Spamassassin high CPU use

Hello All,

Asterisk 11 installed from repos for CentOS 6. Also running FreePBX along with.

Have been running this setup,for well over a year now.
Problem: Now hourly (at 25 after the hour?),I see many processes,of spamassasin running and being run as asterisk.It will gradually run up to 85% cpu usage,then tails off.This cycle takes about 6-7 minutes,then the CPU usage is back to normal,and spamassassin processes have disappeared. I don’t ever remember seeing this in the past. I can see at /var/lib/asterisk,there is a dir for .spamassassin. Within this directory there are several bayes.lock.server.name files existing. I have never paid any attention to this before.

Can someone lead me in the right direction as to what may be causing this. I did a search here,and surprisingly,I get no returns on a search.

I might add i have of course recently done a yum update on the system,and spamassassin was updated.

Thanks,
Barry

[quote=“brcisna”]Hello All,

Asterisk 11 installed from repos for CentOS 6. Also running FreePBX along with.

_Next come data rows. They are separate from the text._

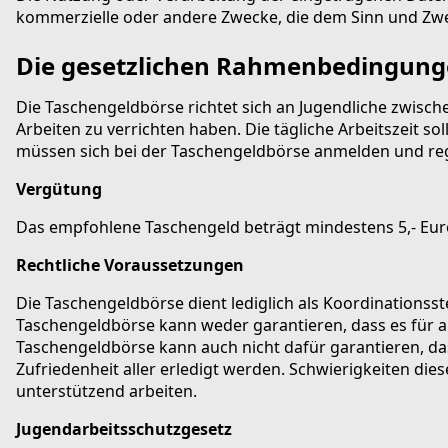
kommerzielle oder andere Zwecke, die dem Sinn und Zwec
Die gesetzlichen Rahmenbedingunge
Die Taschengeldbörse richtet sich an Jugendliche zwisch
Arbeiten zu verrichten haben. Die tägliche Arbeitszeit s
müssen sich bei der Taschengeldbörse anmelden und regi
Vergütung
Das empfohlene Taschengeld beträgt mindestens 5,- Euro
Rechtliche Voraussetzungen
Die Taschengeldbörse dient lediglich als Koordinationsst
Taschengeldbörse kann weder garantieren, dass es für a
Taschengeldbörse kann auch nicht dafür garantieren, da
Zufriedenheit aller erledigt werden. Schwierigkeiten die
unterstützend arbeiten.
Jugendarbeitsschutzgesetz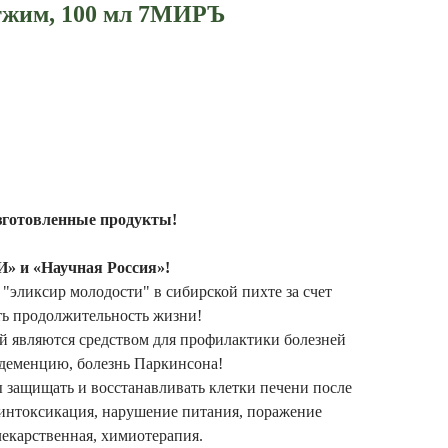
тжим, 100 мл 7МИРЪ
зготовленные продукты!
 и «Научная Россия»!
"эликсир молодости" в сибирской пихте за счет
ть продолжительность жизни!
й являются средством для профилактики болезней
 деменцию, болезнь Паркинсона!
 защищать и восстанавливать клетки печени после
 интоксикация, нарушение питания, поражение
екарственная, химиотерапия.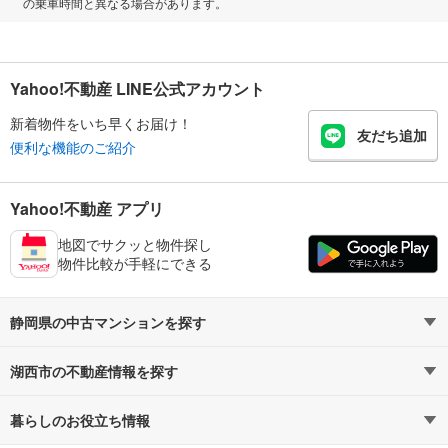
の乗車時間と異なる場合があります。
Yahoo!不動産 LINE公式アカウント
新着物件をいち早くお届け！
友だち追加
便利な機能のご紹介
Yahoo!不動産 アプリ
地図でサクッと物件探し
物件比較が手軽にできる
静岡県の中古マンションを探す
湖西市の不動産情報を探す
路線・駅から探す
地域から探す
暮らしのお役立ち情報
不動産・住宅
賃貸住宅
通勤・通学時間から探す
地図から探す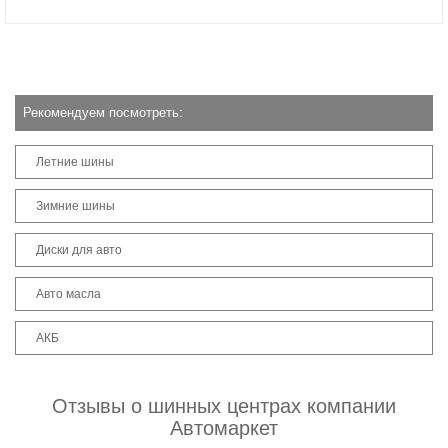
Рекомендуем посмотреть:
Летние шины
Зимние шины
Диски для авто
Авто масла
АКБ
Отзывы о шинных центрах компании
Автомаркет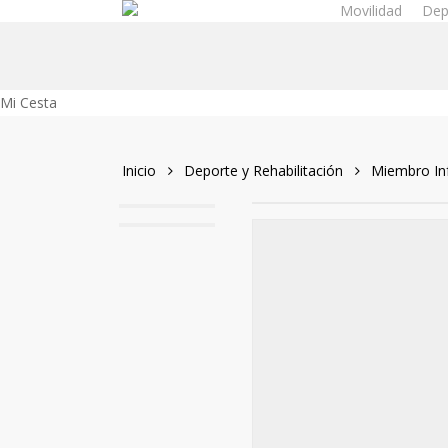
Movilidad
Dep
Skip
to
main
content
Close
Mi Cesta
Cart
Inicio
Deporte y Rehabilitación
Miembro Inf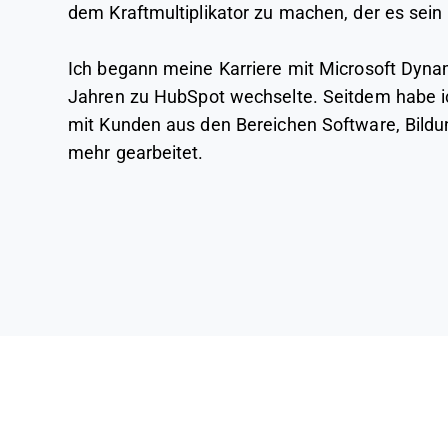
dem Kraftmultiplikator zu machen, der es sein s
Ich begann meine Karriere mit Microsoft Dynam
Jahren zu HubSpot wechselte. Seitdem habe i
mit Kunden aus den Bereichen Software, Bildu
mehr gearbeitet.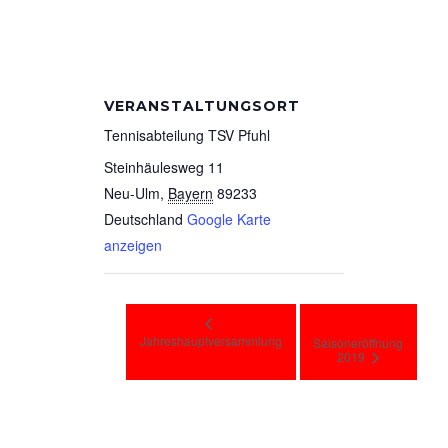
VERANSTALTUNGSORT
Tennisabteilung TSV Pfuhl
Steinhäulesweg 11
Neu-Ulm
,
Bayern
89233
Deutschland
Google Karte
anzeigen
Jahreshauptversammlung
Saisoneröffnung
2019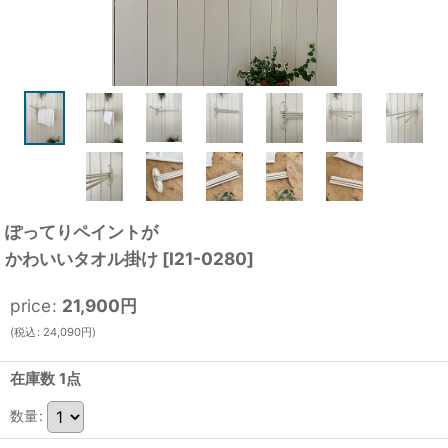
ぽってりペイントが
かわいいタオル掛け
[
I21-0280
]
price
:
21,900
円
(
税込
:
24,090
円
)
在庫数 1点
数量
: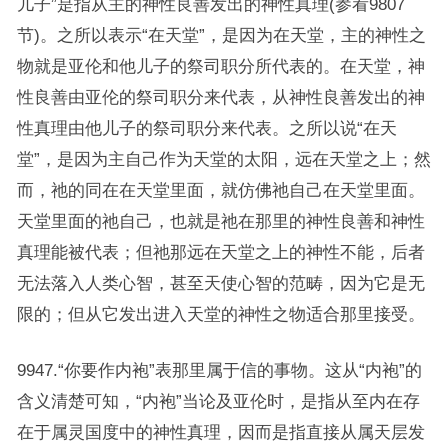
儿子”是指从主的神性良善发出的神性真理(参看9807
节)。之所以表示“在天堂”，是因为在天堂，主的神性之
物就是亚伦和他儿子的祭司职分所代表的。在天堂，神
性良善由亚伦的祭司职分来代表，从神性良善发出的神
性真理由他儿子的祭司职分来代表。之所以说“在天
堂”，是因为主自己作为天堂的太阳，远在天堂之上；然
而，祂的同在在天堂里面，就仿佛祂自己在天堂里面。
天堂里面的祂自己，也就是祂在那里的神性良善和神性
真理能被代表；但祂那远在天堂之上的神性不能，后者
无法落入人类心智，甚至天使心智的范畴，因为它是无
限的；但从它发出进入天堂的神性之物适合那里接受。
9947.“你要作内袍”表那里属于信的事物。这从“内袍”的
含义清楚可知，“内袍”当论及亚伦时，是指从至内在存
在于属灵国度中的神性真理，因而是指直接从属天层发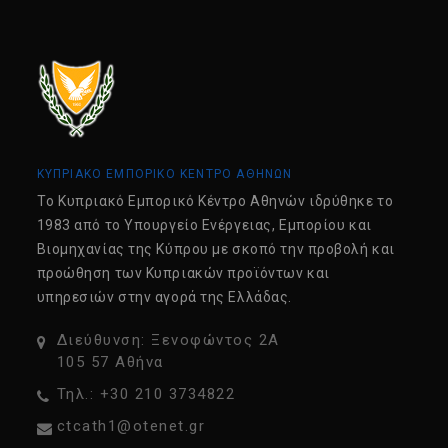
ΚΥΠΡΙΑΚΟ ΕΜΠΟΡΙΚΟ ΚΕΝΤΡΟ ΑΘΗΝΩΝ
Tο Κυπριακό Εμπορικό Κέντρο Αθηνών ιδρύθηκε το
1983 από το Υπουργείο Ενέργειας, Εμπορίου και
Βιομηχανίας της Κύπρου με σκοπό την προβολή και
προώθηση των Κυπριακών προϊόντων και
υπηρεσιών στην αγορά της Ελλάδας.
Διεύθυνση: Ξενοφώντος 2Α
105 57 Αθήνα
Τηλ.: +30 210 3734822
ctcath1@otenet.gr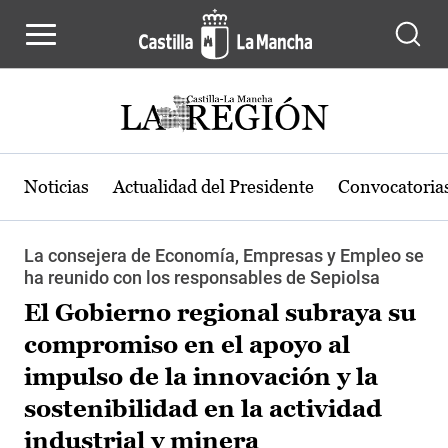
Pasar al contenido principal
Noticias
Actualidad del Presidente
Convocatoria
La consejera de Economía, Empresas y Empleo se
ha reunido con los responsables de Sepiolsa
El Gobierno regional subraya su
compromiso en el apoyo al
impulso de la innovación y la
sostenibilidad en la actividad
industrial y minera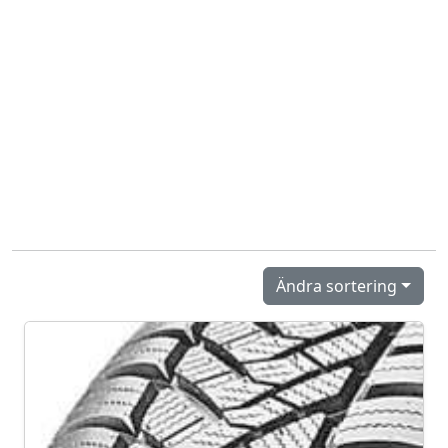
Ändra sortering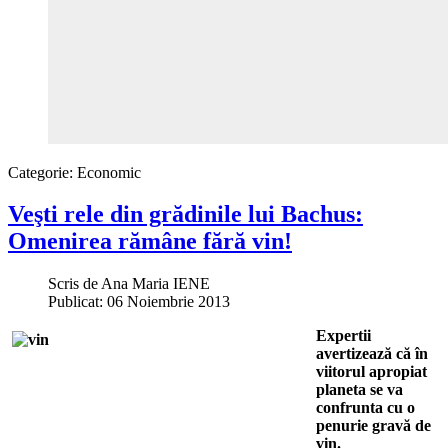
Categorie:
Economic
Veşti rele din grădinile lui Bachus:
Omenirea rămâne fără vin!
Scris de
Ana Maria IENE
Publicat: 06 Noiembrie 2013
Expertii
avertizează că în
viitorul apropiat
planeta se va
confrunta cu o
penurie gravă de
vin.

Have been running this setup,for well over a year now.
Problem: Now hourly (at 25 after the hour?),I see many processes,of spamassasin running and being run as asterisk.It will gradually run up to 85% cpu usage,then tails off.This cycle takes about 6-7 minutes,then the CPU usage is back to normal,and spamassassin processes have disappeared. I don’t ever remember seeing this in the past. I can see at /var/lib/asterisk,there is a dir for .spamassassin. Within this directory there are several bayes.lock.server.name files existing. I have never paid any attention to this before.[/quote]
Are you even using spamassassin? If not, start with removing the spamassassin package to start.

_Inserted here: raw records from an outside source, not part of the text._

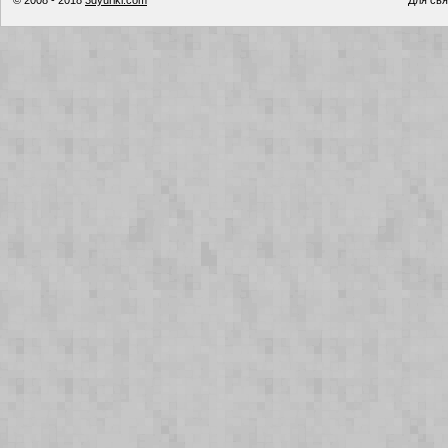
© 2008 - 2018
3dyuriki.com
Для свя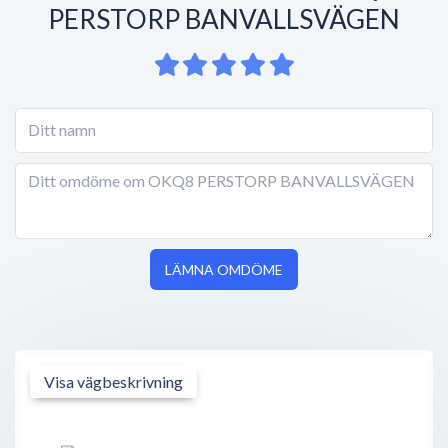
PERSTORP BANVALLSVÄGEN
LÄMNA OMDÖME
Visa vägbeskrivning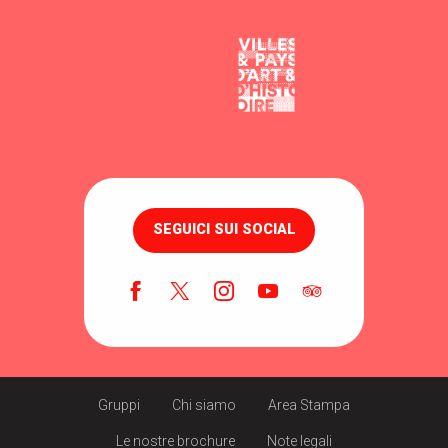
SEGUICI SUI SOCIAL
Gruppi
Chi siamo
Area Stampa
Le nostre brochure
Note legali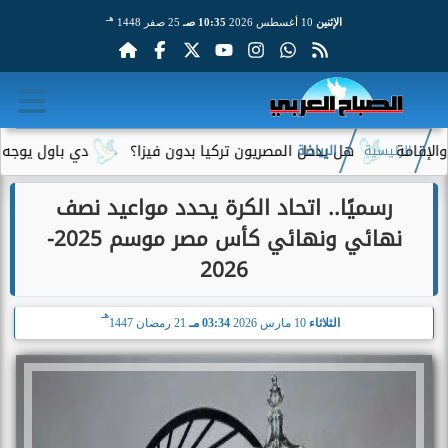
هـ
الإثنين
10 أغسطس 2026
10:35 صـ
25 صفر 1448
هل يدخل المصريون تركيا بدون فيزا؟
دي باول يوجه رسالة م
الرئيسية
الرياضة
رسميًا.. اتحاد الكرة يحدد مواعيد نصف
نهائي ونهائي كأس مصر موسم 2025-
2026
هـ
الثلاثاء
10 مارس 2026
03:34 مـ
21 رمضان 1447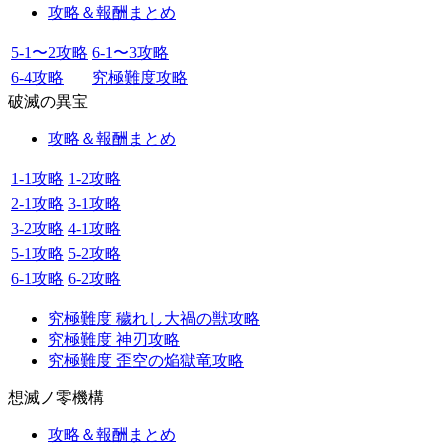
攻略＆報酬まとめ
5-1〜2攻略
6-1〜3攻略
6-4攻略
究極難度攻略
破滅の異宝
攻略＆報酬まとめ
1-1攻略
1-2攻略
2-1攻略
3-1攻略
3-2攻略
4-1攻略
5-1攻略
5-2攻略
6-1攻略
6-2攻略
究極難度 穢れし大禍の獣攻略
究極難度 神刃攻略
究極難度 歪空の焔獄竜攻略
想滅ノ零機構
攻略＆報酬まとめ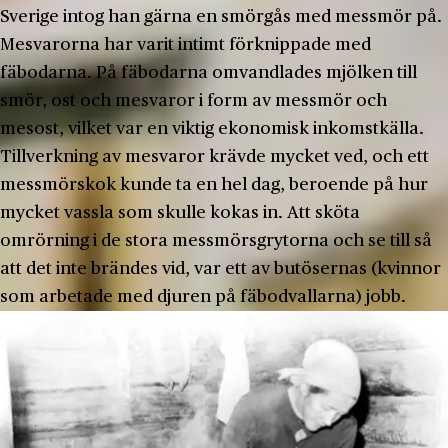
Sverige intog han gärna en smörgås med messmör på.
Mesvarorna har varit intimt förknippade med
fäbodarna. På fäbodarna omvandlades mjölken till
smör, ost och mesvaror i form av messmör och
mesost, vilket var en viktig ekonomisk inkomstkälla.
Tillverkning av mesvaror krävde mycket ved, och ett
messmörskok kunde ta en hel dag, beroende på hur
mycket vassla som skulle kokas in. Att sköta
omrörning i de stora messmörsgrytorna och se till så
att det inte brändes vid, var ett av butösernas (kvinnor
som arbetade med djuren på fäbodvallarna) jobb.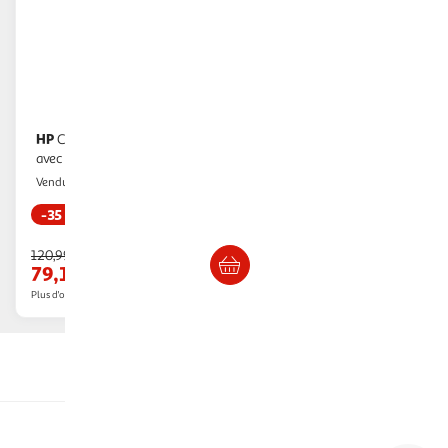
HP
Casque HP Poly Blackwire 5220
avec USB-C et Jack 3,5 mm
Multishop
Vendu par
-35 %
Livraison dès 5/6 jours
120,99€
79,18€
Plus d'offres à partir de
83.92€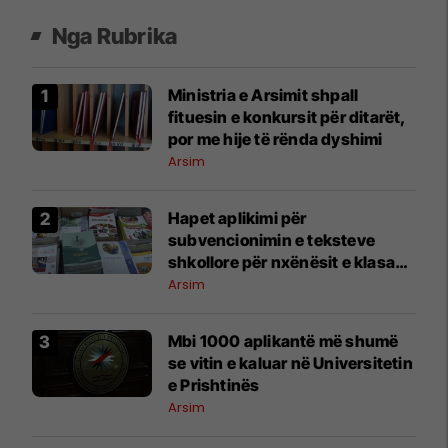
Nga Rubrika
Ministria e Arsimit shpall
fituesin e konkursit për ditarët,
por me hije të rënda dyshimi
Arsim
Hapet aplikimi për
subvencionimin e teksteve
shkollore për nxënësit e klasave
1–9
Arsim
​Mbi 1000 aplikantë më shumë
se vitin e kaluar në Universitetin
e Prishtinës
Arsim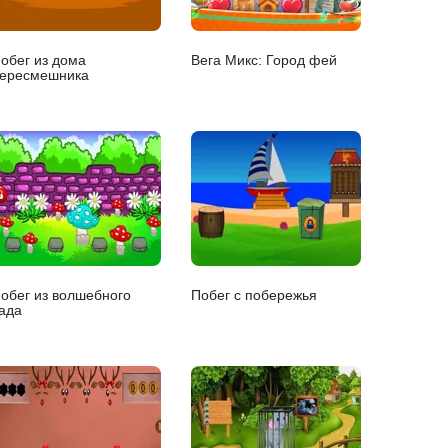
обег из дома
Вега Микс: Город фей
ересмешника
обег из волшебного
Побег с побережья
ада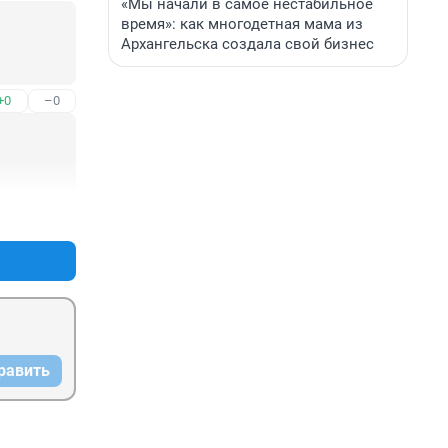
«Мы начали в самое нестабильное
время»: как многодетная мама из
Архангельска создала свой бизнес
+0
–0
+0
–0
равить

Then check /etc/passwd and find out why spamassassin thinks its home directory is /var/lib/asterisk. You’ll then need to check for proper ownership and permissions for the asterisk user to make sure it hasn’t somehow been changed to spamassassin.

You should also check the maillog and messages to find out what spamassassin is doing.

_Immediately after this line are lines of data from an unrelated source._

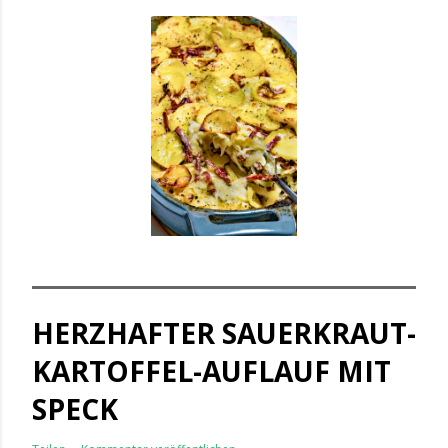
HERZHAFTER SAUERKRAUT-
KARTOFFEL-AUFLAUF MIT
SPECK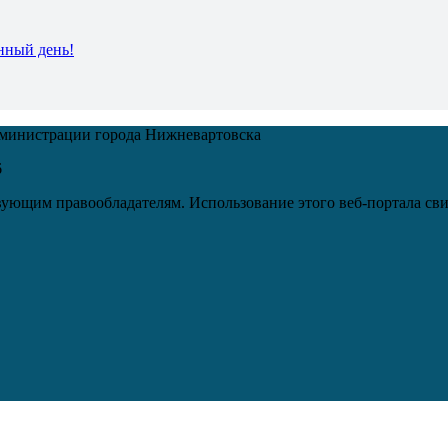
нный день!
дминистрации города Нижневартовска
6
ующим правообладателям. Использование этого веб-портала сви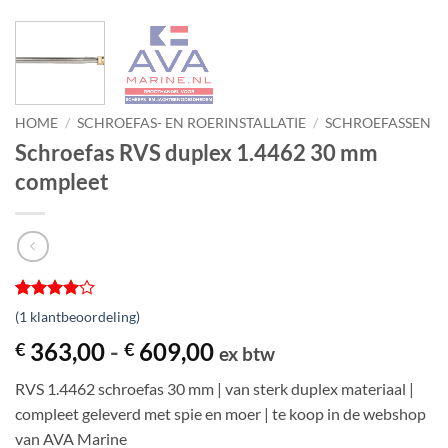
HOME
/
SCHROEFAS- EN ROERINSTALLATIE
/
SCHROEFASSEN
Schroefas RVS duplex 1.4462 30 mm
compleet
Gewaardeerd
1
(
1
klantbeoordeling)
4
op 5
gebaseerd
Prijsklasse:
363,00
-
609,00
€
€
ex btw
op
€ 363,00
klantbeoordeling
RVS 1.4462 schroefas 30 mm | van sterk duplex materiaal |
tot
compleet geleverd met spie en moer | te koop in de webshop
€ 609,00
van AVA Marine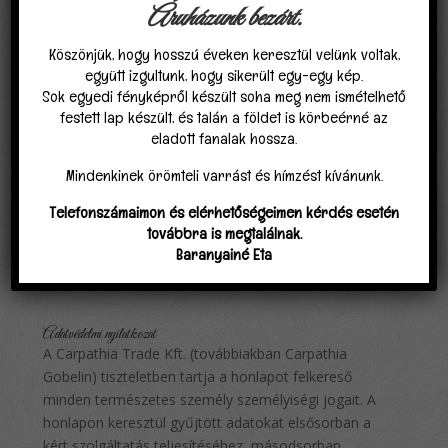
megfelelően működjön, de persze előfordulhat, hogy
Áruházunk bezárt.
hibával, kellemetlenséggel találkozik oldalaink
Köszönjük, hogy hosszú éveken keresztül velünk voltak,
böngészése közben. Ilyen esetben, megértő türelmét
együtt izgultunk, hogy sikerült egy-egy kép.
kérjük, és azt, hogy...
Sok egyedi fényképről készült soha meg nem ismételhető
festett lap készült, és talán a földet is körbeérné az
eladott fanalak hossza.
Visszavételi szabályzat
Minden vevőnek a vásárlástól számított 8
Mindenkinek örömteli varrást és hímzést kívánunk.
munkanapon belül elállási joga van, amely a
következő feltételekkel vehető igénybe: Az elállási jog
Telefonszámaimon és elérhetőségeimen kérdés esetén
minden termékre vonatkozik, ami bontatlan, vagy
továbbra is megtalálnak.
bontott, de hiánytalan gyári csomagolásban érkezik
Baranyainé Eta
vissza a Carpathia Trade...
Adatvédelmi nyilatkozat
A Carpathia Trade Kft. (továbbiakban Carpathia
Gobelin) tiszteletben tartja a honlapot felkereső
minden természetes személy személyiségi jogait. A
honlapon keresztül gyűjtött adatokat elsősorban a
kért szolgáltatás teljesítéséhez, másodsorban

Are you the server admin? These should be pretty simple techniques to follow to fix this problem.

Thanks for response.

I should have given more detail. This server is running as a mail server also… I have run this server for probably 8 years,albeit with several versions of CentOS, so am very familiar with spamassassin, configs.
Seeings how i have never run into this,I am assuming this cycle has something to do with the voicemail forwarding which i do see in mail logs,as i always have,I simply have never seen the high CPU,with asterisk,running many of the spamassassin,were I have only seen root,as user running spamassassin, processes.

I see nothing in scheduled cron jobs ,that asterisk,or FreePBX has placed to run,the actual, voicemail forwarding,so it appears this is surely run,by a script,in the asterisk,directory somewere?

Thansk,
Barry

[quote=“brcisna”]Thanks for response.

I should have given more detail. This server is running as a mail server also… I have run this server for probably 8 years,albeit with several versions of CentOS, so am very familiar with spamassassin, configs.
Seeings how i have never run into this,I am assuming this cycle has something to do with the voicemail forwarding which i do see in mail logs,as i always have,I simply have never seen the high CPU,with asterisk,running many of the spamassassin,were I have only seen root,as user running spamassassin, processes.

I see nothing in scheduled cron jobs ,that asterisk,or FreePBX has placed to run,the actual, voicemail forwarding,so it appears this is surely run,by a script,in the asterisk,directory somewere?[/quote]

I’m not sure what cycle you’re talking about, but have you checked /etc/passwd to make sure none of asterisk’s files are owned by spamassassin or vice-versa?

Have you checked maillog and messages for any indication of what might be running and causing this problem?

Have you run “rpm -V spamassassin” to make sure ownership and permissions are correct?

Have you looked in /etc/cron.d for any indication of cron processes that have been set up?